Pixel coordinate grounding data:

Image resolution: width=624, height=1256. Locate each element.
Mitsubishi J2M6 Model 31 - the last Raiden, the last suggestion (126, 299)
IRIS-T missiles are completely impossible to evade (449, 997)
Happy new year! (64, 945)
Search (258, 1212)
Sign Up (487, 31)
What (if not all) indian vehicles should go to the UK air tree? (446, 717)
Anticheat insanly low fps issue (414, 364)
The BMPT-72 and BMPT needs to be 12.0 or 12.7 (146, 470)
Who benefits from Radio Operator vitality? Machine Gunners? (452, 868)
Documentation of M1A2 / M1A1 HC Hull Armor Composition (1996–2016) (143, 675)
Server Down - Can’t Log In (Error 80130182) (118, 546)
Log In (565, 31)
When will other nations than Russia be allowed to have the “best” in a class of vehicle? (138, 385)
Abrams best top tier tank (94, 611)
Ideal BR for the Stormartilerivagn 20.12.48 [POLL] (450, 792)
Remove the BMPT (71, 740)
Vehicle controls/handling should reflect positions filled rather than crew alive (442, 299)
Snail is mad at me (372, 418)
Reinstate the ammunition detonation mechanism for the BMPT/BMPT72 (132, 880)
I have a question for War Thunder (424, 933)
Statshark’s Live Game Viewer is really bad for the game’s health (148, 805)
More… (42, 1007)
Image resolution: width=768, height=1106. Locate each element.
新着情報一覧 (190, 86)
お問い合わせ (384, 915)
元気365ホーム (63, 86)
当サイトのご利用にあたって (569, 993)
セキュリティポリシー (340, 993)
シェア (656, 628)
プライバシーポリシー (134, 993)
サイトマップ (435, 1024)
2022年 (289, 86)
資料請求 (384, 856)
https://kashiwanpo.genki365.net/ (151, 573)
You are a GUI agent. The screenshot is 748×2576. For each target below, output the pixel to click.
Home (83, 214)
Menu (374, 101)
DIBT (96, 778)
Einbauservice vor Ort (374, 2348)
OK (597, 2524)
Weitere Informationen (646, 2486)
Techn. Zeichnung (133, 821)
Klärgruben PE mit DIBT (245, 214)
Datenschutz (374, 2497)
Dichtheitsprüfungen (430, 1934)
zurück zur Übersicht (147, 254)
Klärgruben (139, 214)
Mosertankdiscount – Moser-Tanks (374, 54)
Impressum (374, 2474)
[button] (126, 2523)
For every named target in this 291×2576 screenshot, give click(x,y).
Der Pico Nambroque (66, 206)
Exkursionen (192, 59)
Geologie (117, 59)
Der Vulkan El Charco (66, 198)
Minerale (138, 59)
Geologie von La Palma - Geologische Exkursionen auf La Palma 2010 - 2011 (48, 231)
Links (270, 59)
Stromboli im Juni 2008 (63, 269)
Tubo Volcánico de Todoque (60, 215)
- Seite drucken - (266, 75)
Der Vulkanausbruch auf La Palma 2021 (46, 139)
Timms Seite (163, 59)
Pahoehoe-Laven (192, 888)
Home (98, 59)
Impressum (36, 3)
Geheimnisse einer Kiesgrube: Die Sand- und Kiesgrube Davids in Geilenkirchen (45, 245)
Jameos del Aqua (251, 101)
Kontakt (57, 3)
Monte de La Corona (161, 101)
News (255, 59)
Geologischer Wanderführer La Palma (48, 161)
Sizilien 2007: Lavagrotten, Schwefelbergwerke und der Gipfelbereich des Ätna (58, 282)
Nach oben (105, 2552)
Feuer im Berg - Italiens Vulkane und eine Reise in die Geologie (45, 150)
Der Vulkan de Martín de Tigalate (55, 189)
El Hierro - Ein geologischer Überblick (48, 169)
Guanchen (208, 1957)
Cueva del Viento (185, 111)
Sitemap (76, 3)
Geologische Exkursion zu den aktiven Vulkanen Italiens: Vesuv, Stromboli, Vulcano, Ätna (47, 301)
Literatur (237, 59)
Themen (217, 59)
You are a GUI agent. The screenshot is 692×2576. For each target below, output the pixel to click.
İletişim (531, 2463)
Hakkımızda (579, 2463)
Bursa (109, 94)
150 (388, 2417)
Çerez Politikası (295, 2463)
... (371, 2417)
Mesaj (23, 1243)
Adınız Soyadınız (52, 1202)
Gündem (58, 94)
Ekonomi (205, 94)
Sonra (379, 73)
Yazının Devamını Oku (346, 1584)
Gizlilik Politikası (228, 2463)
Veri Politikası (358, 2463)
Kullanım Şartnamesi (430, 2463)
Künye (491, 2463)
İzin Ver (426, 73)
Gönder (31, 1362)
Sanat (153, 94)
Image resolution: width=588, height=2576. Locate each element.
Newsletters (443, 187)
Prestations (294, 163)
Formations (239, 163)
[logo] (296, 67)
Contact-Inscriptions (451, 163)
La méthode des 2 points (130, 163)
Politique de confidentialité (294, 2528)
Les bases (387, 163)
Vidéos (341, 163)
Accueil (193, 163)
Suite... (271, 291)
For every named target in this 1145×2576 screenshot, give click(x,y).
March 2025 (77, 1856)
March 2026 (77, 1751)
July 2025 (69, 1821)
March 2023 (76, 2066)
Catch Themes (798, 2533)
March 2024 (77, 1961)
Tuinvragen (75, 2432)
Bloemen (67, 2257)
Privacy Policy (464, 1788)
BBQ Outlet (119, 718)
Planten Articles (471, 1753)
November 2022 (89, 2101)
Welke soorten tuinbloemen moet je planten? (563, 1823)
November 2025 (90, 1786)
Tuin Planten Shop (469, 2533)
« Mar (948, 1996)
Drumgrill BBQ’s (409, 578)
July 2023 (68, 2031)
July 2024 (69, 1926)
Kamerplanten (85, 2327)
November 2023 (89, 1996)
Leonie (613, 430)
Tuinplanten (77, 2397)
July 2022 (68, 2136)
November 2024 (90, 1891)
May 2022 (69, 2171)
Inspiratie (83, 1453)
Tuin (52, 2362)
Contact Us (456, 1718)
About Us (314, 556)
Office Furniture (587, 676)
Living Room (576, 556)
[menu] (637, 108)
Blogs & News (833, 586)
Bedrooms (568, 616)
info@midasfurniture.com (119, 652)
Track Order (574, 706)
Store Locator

WHAT YOU SHOULD DO: The data should be transcribed exactly, line for line.

TASK RESPONSE:
Image resolution: width=624, height=1256. Locate each element.
Mitsubishi J2M6 Model 31 - the last Raiden, the last suggestion (126, 299)
IRIS-T missiles are completely impossible to evade (449, 997)
Happy new year! (64, 945)
Search (258, 1212)
Sign Up (487, 31)
What (if not all) indian vehicles should go to the UK air tree? (446, 717)
Anticheat insanly low fps issue (414, 364)
The BMPT-72 and BMPT needs to be 12.0 or 12.7 (146, 470)
Who benefits from Radio Operator vitality? Machine Gunners? (452, 868)
Documentation of M1A2 / M1A1 HC Hull Armor Composition (1996–2016) (143, 675)
Server Down - Can’t Log In (Error 80130182) (118, 546)
Log In (565, 31)
When will other nations than Russia be allowed to have the “best” in a class of vehicle? (138, 385)
Abrams best top tier tank (94, 611)
Ideal BR for the Stormartilerivagn 20.12.48 [POLL] (450, 792)
Remove the BMPT (71, 740)
Vehicle controls/handling should reflect positions filled rather than crew alive (442, 299)
Snail is mad at me (372, 418)
Reinstate the ammunition detonation mechanism for the BMPT/BMPT72 (132, 880)
I have a question for War Thunder (424, 933)
Statshark’s Live Game Viewer is really bad for the game’s health (148, 805)
More… (42, 1007)
Image resolution: width=768, height=1106. Locate each element.
新着情報一覧 (190, 86)
お問い合わせ (384, 915)
元気365ホーム (63, 86)
当サイトのご利用にあたって (569, 993)
セキュリティポリシー (340, 993)
シェア (656, 628)
プライバシーポリシー (134, 993)
サイトマップ (435, 1024)
2022年 (289, 86)
資料請求 (384, 856)
https://kashiwanpo.genki365.net/ (151, 573)
You are a GUI agent. The screenshot is 748×2576. For each target below, output the pixel to click.
Home (83, 214)
Menu (374, 101)
DIBT (96, 778)
Einbauservice vor Ort (374, 2348)
OK (597, 2524)
Weitere Informationen (646, 2486)
Techn. Zeichnung (133, 821)
Klärgruben PE mit DIBT (245, 214)
Datenschutz (374, 2497)
Dichtheitsprüfungen (430, 1934)
zurück zur Übersicht (147, 254)
Klärgruben (139, 214)
Mosertankdiscount – Moser-Tanks (374, 54)
Impressum (374, 2474)
[button] (126, 2523)
For every named target in this 291×2576 screenshot, give click(x,y).
Der Pico Nambroque (66, 206)
Exkursionen (192, 59)
Geologie (117, 59)
Der Vulkan El Charco (66, 198)
Minerale (138, 59)
Geologie von La Palma - Geologische Exkursionen auf La Palma 2010 - 2011 (48, 231)
Links (270, 59)
Stromboli im Juni 2008 (63, 269)
Tubo Volcánico de Todoque (60, 215)
- Seite drucken - (266, 75)
Der Vulkanausbruch auf La Palma 2021 (46, 139)
Timms Seite (163, 59)
Pahoehoe-Laven (192, 888)
Home (98, 59)
Impressum (36, 3)
Geheimnisse einer Kiesgrube: Die Sand- und Kiesgrube Davids in Geilenkirchen (45, 245)
Jameos del Aqua (251, 101)
Kontakt (57, 3)
Monte de La Corona (161, 101)
News (255, 59)
Geologischer Wanderführer La Palma (48, 161)
Sizilien 2007: Lavagrotten, Schwefelbergwerke und der Gipfelbereich des Ätna (58, 282)
Nach oben (105, 2552)
Feuer im Berg - Italiens Vulkane und eine Reise in die Geologie (45, 150)
Der Vulkan de Martín de Tigalate (55, 189)
El Hierro - Ein geologischer Überblick (48, 169)
Guanchen (208, 1957)
Cueva del Viento (185, 111)
Sitemap (76, 3)
Geologische Exkursion zu den aktiven Vulkanen Italiens: Vesuv, Stromboli, Vulcano, Ätna (47, 301)
Literatur (237, 59)
Themen (217, 59)
You are a GUI agent. The screenshot is 692×2576. For each target below, output the pixel to click.
İletişim (531, 2463)
Hakkımızda (579, 2463)
Bursa (109, 94)
150 (388, 2417)
Çerez Politikası (295, 2463)
... (371, 2417)
Mesaj (23, 1243)
Adınız Soyadınız (52, 1202)
Gündem (58, 94)
Ekonomi (205, 94)
Sonra (379, 73)
Yazının Devamını Oku (346, 1584)
Gizlilik Politikası (228, 2463)
Veri Politikası (358, 2463)
Kullanım Şartnamesi (430, 2463)
Künye (491, 2463)
İzin Ver (426, 73)
Gönder (31, 1362)
Sanat (153, 94)
Image resolution: width=588, height=2576. Locate each element.
Newsletters (443, 187)
Prestations (294, 163)
Formations (239, 163)
[logo] (296, 67)
Contact-Inscriptions (451, 163)
La méthode des 2 points (130, 163)
Politique de confidentialité (294, 2528)
Les bases (387, 163)
Vidéos (341, 163)
Accueil (193, 163)
Suite... (271, 291)
For every named target in this 1145×2576 screenshot, give click(x,y).
March 2025 (77, 1856)
March 2026 (77, 1751)
July 2025 (69, 1821)
March 2023 (76, 2066)
Catch Themes (798, 2533)
March 2024 (77, 1961)
Tuinvragen (75, 2432)
Bloemen (67, 2257)
Privacy Policy (464, 1788)
BBQ Outlet (119, 718)
Planten Articles (471, 1753)
November 2022 (89, 2101)
Welke soorten tuinbloemen moet je planten? (563, 1823)
November 2025 (90, 1786)
Tuin Planten Shop (469, 2533)
« Mar (948, 1996)
Drumgrill BBQ’s (409, 578)
July 2023 (68, 2031)
July 2024 (69, 1926)
Kamerplanten (85, 2327)
November 2023 (89, 1996)
Leonie (613, 430)
Tuinplanten (77, 2397)
July 2022 (68, 2136)
November 2024 (90, 1891)
May 2022 (69, 2171)
Inspiratie (83, 1453)
Tuin (52, 2362)
Contact Us (456, 1718)
About Us (314, 556)
Office Furniture (587, 676)
Living Room (576, 556)
[menu] (637, 108)
Blogs & News (833, 586)
Bedrooms (568, 616)
info@midasfurniture.com (119, 652)
Track Order (574, 706)
Store Locator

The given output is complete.